By all accounts, Abramoff carried out this mission with a Ramboesque single-mindedness. A ferocious latter-day red-baiter, he seems to have encountered Communists everywhere he went in early-80’s America, fighting them (literally, with his fists) on campus, detecting their influence in the nuclear freeze movement, scheming to checkmate students worried about El Salvador by calling attention to the crimes of “their beloved Soviet Union.” As a reward he got his handsome mug on the cover of the John Birch Society’s Review of the News.

Abramoff’s remark about liquidating the left was not just the intemperate raving of a hot-blooded youth. It also expressed the essence of the emerging conservative project: You don’t just argue with liberals, you damage them. You use the power of the state to afflict their social movements, to wreck their proudest government agencies, and to divert their funding streams. “Defund the left” was a rallying cry all across the New Right in those heady days; Richard Viguerie even devoted a special issue of Conservative Digest to the subject in 1983.

Abramoff and his clean-cut campus radicals pushed their own “defund the left” campaign with characteristic élan, declaring war on Ralph Nader’s Public Interest Research Groups, or PIRG, environmental and consumer activist outfits that were funded by student activity fees on some campuses. The young conservatives were always careful to cast the issue as a matter of “student rights” versus political coercion, but Abramoff clearly saw it as an avenue to ideological victory. “When we win this one,” he boasted in 1983, “we’ll have done more to neutralize Ralph Nader than anyone else, ever.”
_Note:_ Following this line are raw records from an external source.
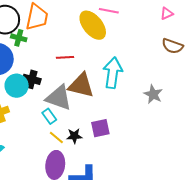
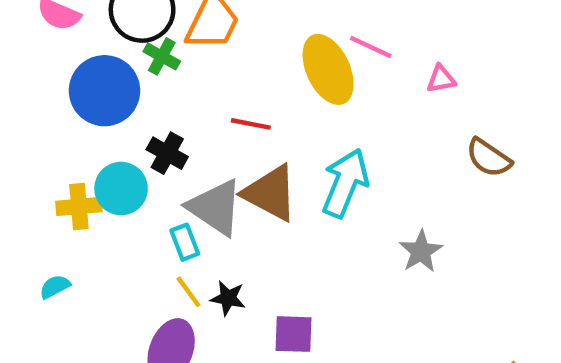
pink triangle: (167, 13) -> (441, 79), moved
cyan circle: (17, 86) -> (121, 189), moved
purple square: (100, 128) -> (294, 334), moved

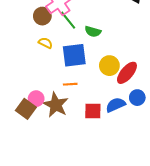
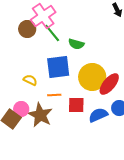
yellow semicircle: (45, 43) -> (30, 80), moved
yellow circle: (109, 66) -> (92, 77), size x1.4
red square: (93, 111) -> (76, 105), moved

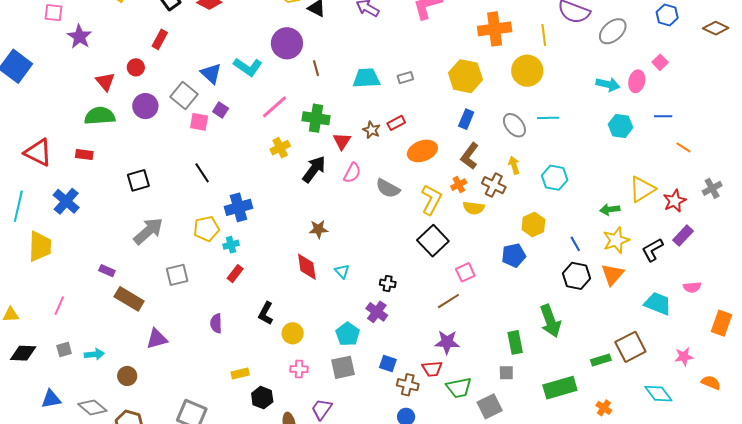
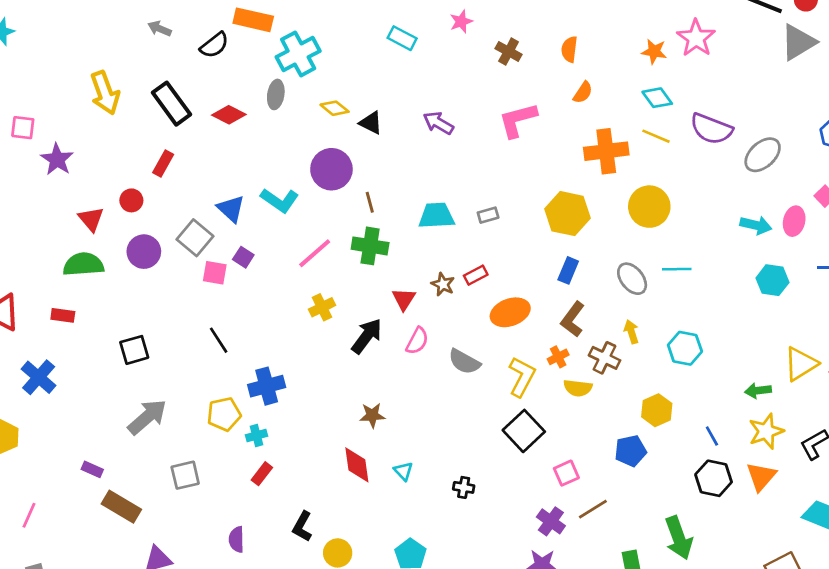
yellow line: (544, 35) -> (656, 136), moved, turned -60
green cross: (316, 118) -> (370, 246), moved
brown line: (448, 301) -> (593, 509), moved
purple cross: (377, 312) -> (551, 521), moved

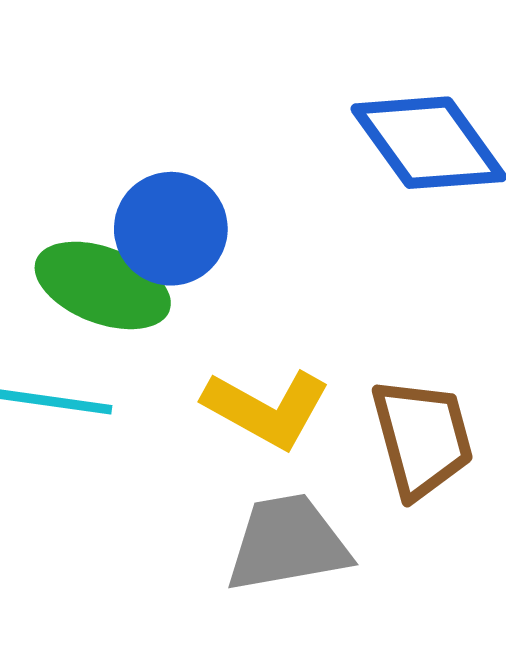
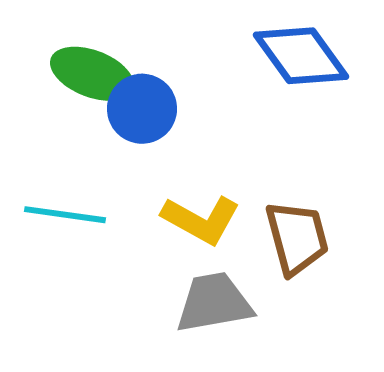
green ellipse: (103, 285) -> (92, 74), moved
What the young conservatives of those days understood was that slogans are cheap, but institutions are not. Once broken or bankrupted, they do not snap back to fight another day. Cut off PIRG’s supply lines and the groups must dedicate their resources to justifying their existence, making it that much harder for them to agitate against nuclear power. It’s the political equivalent of strategic bombing, in which you systematically blast the rail junctions and ball-bearing factories of the other side.


Examples of such B-52 politics are all around us today. There are “paycheck protection” and school voucher campaigns, which are sold as rights issues but which are actually megaton devices to vaporize the flow of funds from labor unions to Democratic candidates. Social Security privatization, promoted as a way to make our retirements cushier, will also divert billions of dollars away from the welfare state and into the coffers of the G.O.P.’s allies on Wall Street.

Then there is the K Street Project. Almost as soon as they took control of Congress in 1995, Republican leaders began leveraging their newfound power to transform the corporate lobbying industry into a patronage fiefdom of the G.O.P. Lobbying firms were urged to hire true-believing Republicans or lose their “access”; once the personnel were Republican, the money followed. The result for the other side was also predictable: less money flowing to Democrats and a severe devaluation of a career in progressive politics. If Democrats have no place in Washington’s private sector, then the attractiveness of being a liberal is diminished by just that much more.

What is most ingenious about all this is not so much its destructiveness but the way it appeals to mainstream notions of fairness. Consider another of Jack Abramoff’s remarks from back in the days when he raged against PIRG. The groups, he said, should “compete in the free marketplace of ideas” just like the College Republicans did, where attracting private funding was what proved an idea to be “truly good and truly worthwhile.”

In Washington today, where each bad idea to rattle through the nation’s billionaire class seems to have a dedicated think tank to push it along, we are living out Abramoff’s dictum: that an idea is not worth hearing unless a large amount of somebody’s money is behind it.

Thomas Frank is the author, most recently, of “What’s the Matter with Kansas? How Conservatives Won the Heart of America.’’ He is a guest columnist during August.